RECORD EXTRACTS:
* * * *
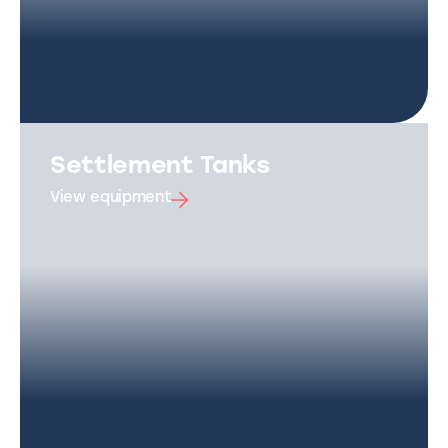
Settlement Tanks
View equipment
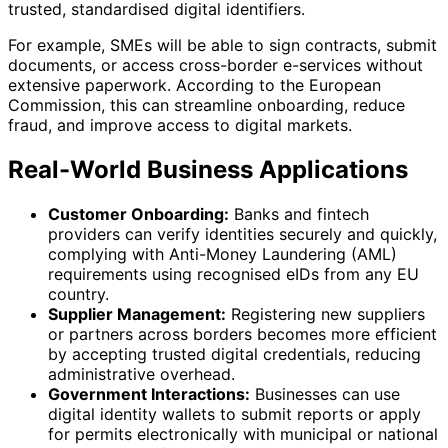
trusted, standardised digital identifiers.
For example, SMEs will be able to sign contracts, submit
documents, or access cross-border e-services without
extensive paperwork. According to the European
Commission, this can streamline onboarding, reduce
fraud, and improve access to digital markets.
Real-World Business Applications
Customer Onboarding:
Banks and fintech
providers can verify identities securely and quickly,
complying with Anti-Money Laundering (AML)
requirements using recognised eIDs from any EU
country.
Supplier Management:
Registering new suppliers
or partners across borders becomes more efficient
by accepting trusted digital credentials, reducing
administrative overhead.
Government Interactions:
Businesses can use
digital identity wallets to submit reports or apply
for permits electronically with municipal or national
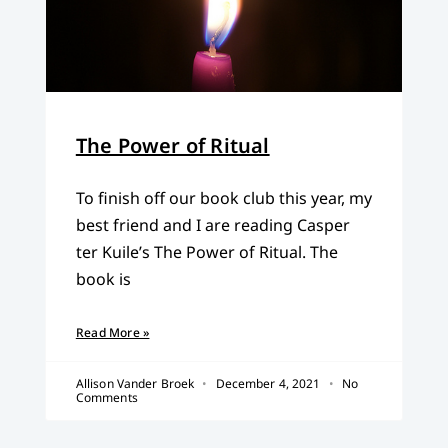
The Power of Ritual
To finish off our book club this year, my
best friend and I are reading Casper
ter Kuile’s The Power of Ritual. The
book is
Read More »
Allison Vander Broek
December 4, 2021
No
Comments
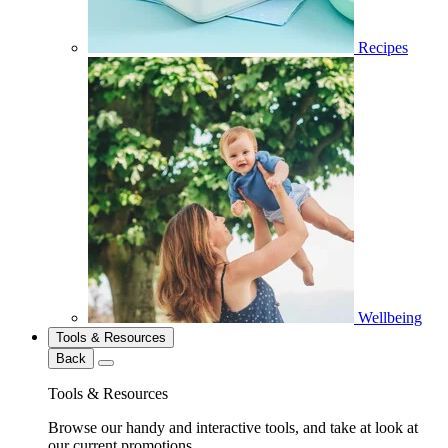
Recipes
Wellbeing
Tools & Resources
Back
Tools & Resources
Browse our handy and interactive tools, and take at look at
our current promotions.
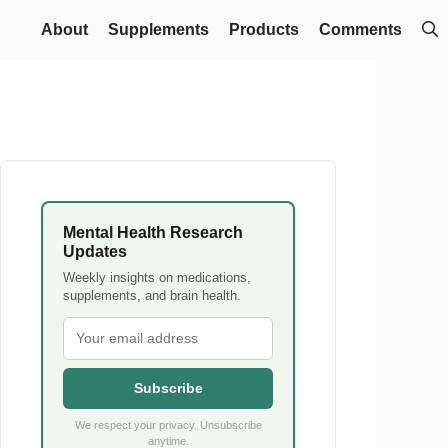
About
Supplements
Products
Comments
Mental Health Research
Updates
Weekly insights on medications,
supplements, and brain health.
Subscribe
We respect your privacy. Unsubscribe
anytime.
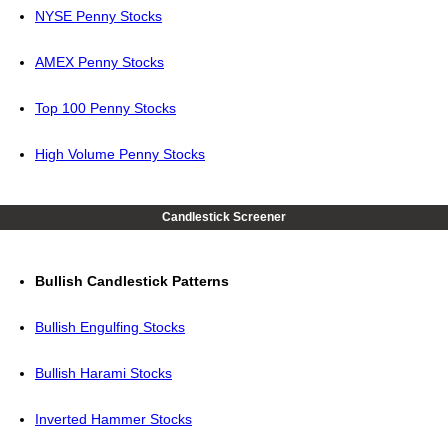
NYSE Penny Stocks
AMEX Penny Stocks
Top 100 Penny Stocks
High Volume Penny Stocks
Candlestick Screener
Bullish Candlestick Patterns
Bullish Engulfing Stocks
Bullish Harami Stocks
Inverted Hammer Stocks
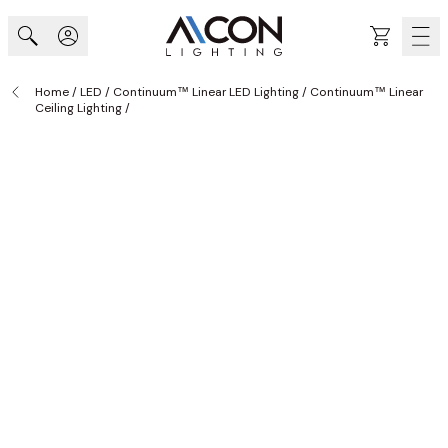
Skip to Content
Cart
Home
/
LED
/
Continuum™ Linear LED Lighting
/
Continuum™ Linear
Ceiling Lighting
/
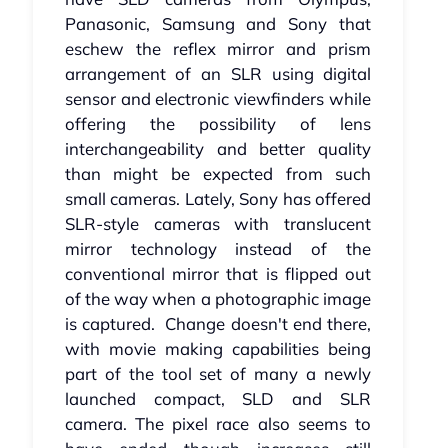
Panasonic, Samsung and Sony that
eschew the reflex mirror and prism
arrangement of an SLR using digital
sensor and electronic viewfinders while
offering the possibility of lens
interchangeability and better quality
than might be expected from such
small cameras. Lately, Sony has offered
SLR-style cameras with translucent
mirror technology instead of the
conventional mirror that is flipped out
of the way when a photographic image
is captured. Change doesn't end there,
with movie making capabilities being
part of the tool set of many a newly
launched compact, SLD and SLR
camera. The pixel race also seems to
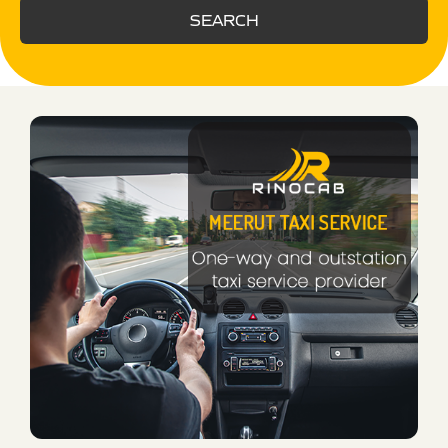
SEARCH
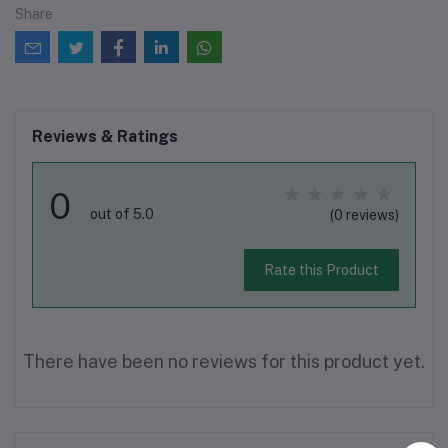
Share
Reviews & Ratings
0
out of 5.0
(0 reviews)
Rate this Product
There have been no reviews for this product yet.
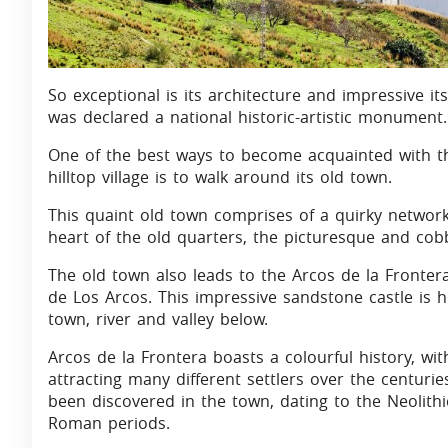
So exceptional is its architecture and impressive it
was declared a national historic-artistic monument.
One of the best ways to become acquainted with t
hilltop village is to walk around its old town.
This quaint old town comprises of a quirky network
heart of the old quarters, the picturesque and cobb
The old town also leads to the Arcos de la Fronter
de Los Arcos. This impressive sandstone castle is
town, river and valley below.
Arcos de la Frontera boasts a colourful history, with
attracting many different settlers over the centuri
been discovered in the town, dating to the Neolithi
Roman periods.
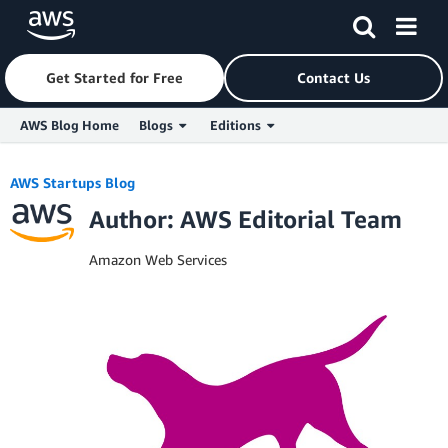
Get Started for Free
Contact Us
AWS Blog Home
Blogs
Editions
Skip to Main Content
AWS Startups Blog
Author: AWS Editorial Team
Amazon Web Services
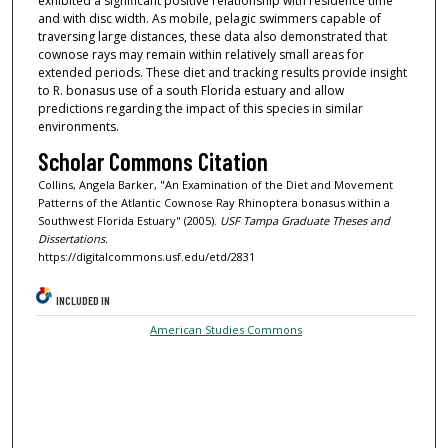
exhibited a significant positive relationship with residence time
and with disc width. As mobile, pelagic swimmers capable of
traversing large distances, these data also demonstrated that
cownose rays may remain within relatively small areas for
extended periods. These diet and tracking results provide insight
to R. bonasus use of a south Florida estuary and allow
predictions regarding the impact of this species in similar
environments.
Scholar Commons Citation
Collins, Angela Barker, "An Examination of the Diet and Movement
Patterns of the Atlantic Cownose Ray Rhinoptera bonasus within a
Southwest Florida Estuary" (2005).
USF Tampa Graduate Theses and
Dissertations.
https://digitalcommons.usf.edu/etd/2831
INCLUDED IN
American Studies Commons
* * * *
YOUR TASK:
Return every entry above exactly. Pictures stay out.

SOLUTION:
Settlement Tanks
View equipment
trusted, standardised digital identifiers.
For example, SMEs will be able to sign contracts, submit
documents, or access cross-border e-services without
extensive paperwork. According to the European
Commission, this can streamline onboarding, reduce
fraud, and improve access to digital markets.
Real-World Business Applications
Customer Onboarding:
Banks and fintech
providers can verify identities securely and quickly,
complying with Anti-Money Laundering (AML)
requirements using recognised eIDs from any EU
country.
Supplier Management:
Registering new suppliers
or partners across borders becomes more efficient
by accepting trusted digital credentials, reducing
administrative overhead.
Government Interactions:
Businesses can use
digital identity wallets to submit reports or apply
for permits electronically with municipal or national
The Power of Ritual
To finish off our book club this year, my
best friend and I are reading Casper
ter Kuile’s The Power of Ritual. The
book is
Read More »
Allison Vander Broek
December 4, 2021
No
Comments
Recipes
Wellbeing
Tools & Resources
Back
Tools & Resources
Browse our handy and interactive tools, and take at look at
our current promotions.
About
Supplements
Products
Comments
Mental Health Research
Updates
Weekly insights on medications,
supplements, and brain health.
Subscribe
We respect your privacy. Unsubscribe
anytime.
NYSE Penny Stocks
AMEX Penny Stocks
Top 100 Penny Stocks
High Volume Penny Stocks
Candlestick Screener
Bullish Candlestick Patterns
Bullish Engulfing Stocks
Bullish Harami Stocks
Inverted Hammer Stocks
Skip to Content
Cart
Home
/
LED
/
Continuum™ Linear LED Lighting
/
Continuum™ Linear
Ceiling Lighting
/
Panasonic, Samsung and Sony that
eschew the reflex mirror and prism
arrangement of an SLR using digital
sensor and electronic viewfinders while
offering the possibility of lens
interchangeability and better quality
than might be expected from such
small cameras. Lately, Sony has offered
SLR-style cameras with translucent
mirror technology instead of the
conventional mirror that is flipped out
of the way when a photographic image
is captured. Change doesn't end there,
with movie making capabilities being
part of the tool set of many a newly
launched compact, SLD and SLR
camera. The pixel race also seems to
SEARCH
Share
Reviews & Ratings
0
out of 5.0
(0 reviews)
Rate this Product
There have been no reviews for this product yet.
So exceptional is its architecture and impressive it
was declared a national historic-artistic monument.
One of the best ways to become acquainted with t
hilltop village is to walk around its old town.
This quaint old town comprises of a quirky network
heart of the old quarters, the picturesque and cobb
The old town also leads to the Arcos de la Fronter
de Los Arcos. This impressive sandstone castle is
town, river and valley below.
Arcos de la Frontera boasts a colourful history, with
attracting many different settlers over the centuri
been discovered in the town, dating to the Neolithi
Roman periods.
Get Started for Free
Contact Us
AWS Blog Home
Blogs
Editions
Skip to Main Content
AWS Startups Blog
Author: AWS Editorial Team
Amazon Web Services
exhibited a significant positive relationship with residence time
and with disc width. As mobile, pelagic swimmers capable of
traversing large distances, these data also demonstrated that
cownose rays may remain within relatively small areas for
extended periods. These diet and tracking results provide insight
to R. bonasus use of a south Florida estuary and allow
predictions regarding the impact of this species in similar
environments.
Scholar Commons Citation
Collins, Angela Barker, "An Examination of the Diet and Movement
Patterns of the Atlantic Cownose Ray Rhinoptera bonasus within a
Southwest Florida Estuary" (2005).
USF Tampa Graduate Theses and
Dissertations.
https://digitalcommons.usf.edu/etd/2831
INCLUDED IN
American Studies Commons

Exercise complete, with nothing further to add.